Häufige Fehlerursachen sind:
Übermäßiger Verschleiß: Nach längerem Betrieb verringert sich die Dichtungshöhe, wodurch sich das axiale Spiel vergrößert und die Leckage zunimmt. Symptome sind eine reduzierte Förderleistung und ein höherer Energieverbrauch.
Ermüdungsbruch oder Abplatzung: Tritt bei hochfrequenter zyklischer Belastung oder aufgrund von Materialfehlern auf.
Thermische Verformung / Kriechen: Das Material erweicht oder verformt sich bei hohen Temperaturen dauerhaft, wodurch der Dichtungskontakt beeinträchtigt wird.
Unsachgemäße Montage: Fremdkörper in der Nut, zu hohe oder zu niedrige Vorspannung, was zu vorzeitigem Verschleiß oder Geräuschentwicklung führt.

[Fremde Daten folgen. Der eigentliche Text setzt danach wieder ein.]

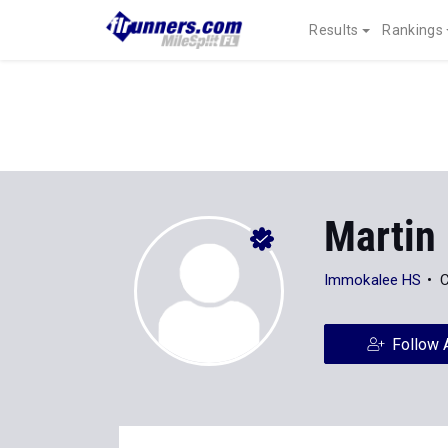
Results
Rankings
Martin
Immokalee HS
C
Follow 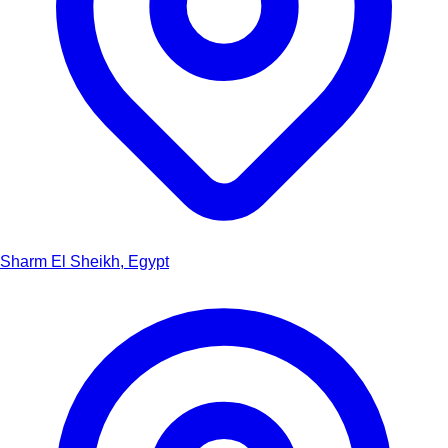
Sharm El Sheikh, Egypt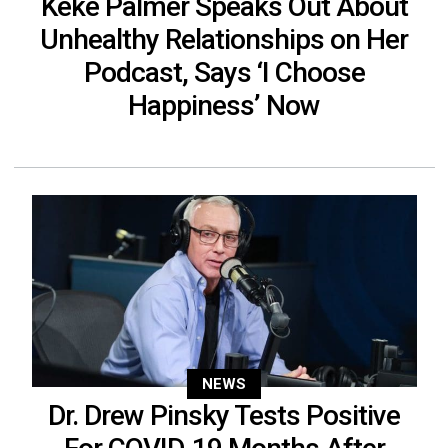
Keke Palmer Speaks Out About
Unhealthy Relationships on Her
Podcast, Says ‘I Choose
Happiness’ Now
NEWS
Dr. Drew Pinsky Tests Positive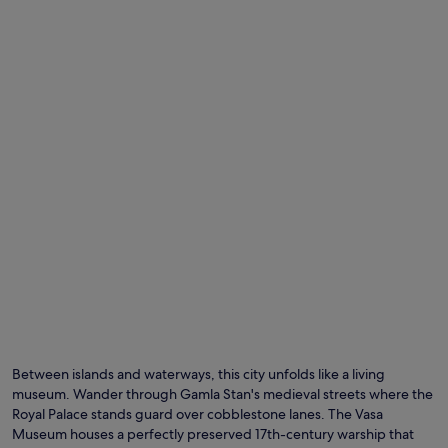
Between islands and waterways, this city unfolds like a living
museum. Wander through Gamla Stan's medieval streets where the
Royal Palace stands guard over cobblestone lanes. The Vasa
Museum houses a perfectly preserved 17th-century warship that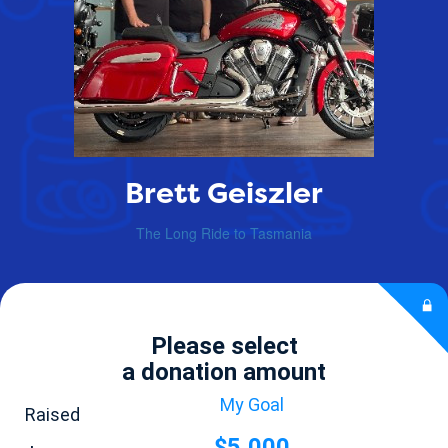
Brett Geiszler
The Long Ride to Tasmania
Please select
a donation amount
My Goal
Raised
$5,000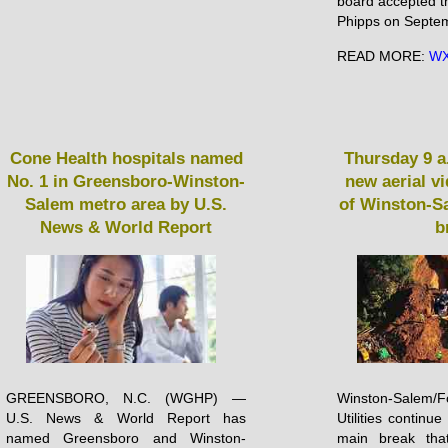
board accepted t
Phipps on Septem
READ MORE:
WX
Cone Health hospitals named
Thursday 9 a
No. 1 in Greensboro-Winston-
new aerial v
Salem metro area by U.S.
of Winston-S
News & World Report
b
GREENSBORO, N.C. (WGHP) —
Winston-Salem
U.S. News & World Report has
Utilities continu
named Greensboro and Winston-
main break tha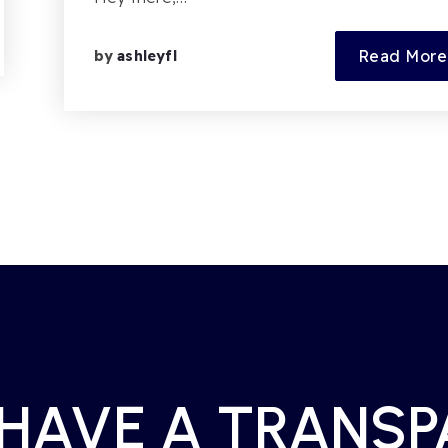
Read More
by
ashleyfl
 HAVE A TRANS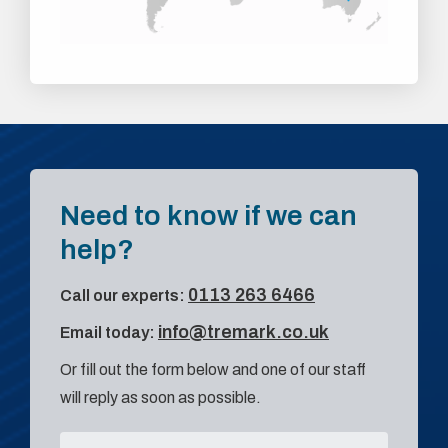
Need to know if we can
help?
0113 263 6466
Call our experts:
info@tremark.co.uk
Email today:
Or fill out the form below and one of our staff
will reply as soon as possible.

Chemische/partikuläre Erosion: Beschleunigte Schädigung durch Aufnahme von Feststoffpartikeln oder korrosiven Medien.
Nach einem Ausfall treten typischerweise ein deutlicher Abfall der Kompressionsleistung, verstärkte Vibrationen/Geräusche und eine erhöhte Austrittstemperatur auf. Regelmäßige Inspektionen (mittels Vibrationsüberwachung oder Demontageprüfung) ermöglichen die frühzeitige Erkennung von Problemen.
Als zentrales Dichtungselement in Scrollverdichtern ist die sinnvolle Materialauswahl und Konstruktion der Dichtspitze von grundlegender Bedeutung für einen langfristig hohen Wirkungsgrad und zuverlässigen Betrieb. Bei der praktischen Auswahl und Wartung sollten Materialzusammensetzung und -spezifikation entsprechend den spezifischen Betriebsbedingungen (Druck, Temperatur, Medium, Drehzahl) gewählt werden, um ein optimales Verhältnis von Leistung und Lebensdauer zu erzielen.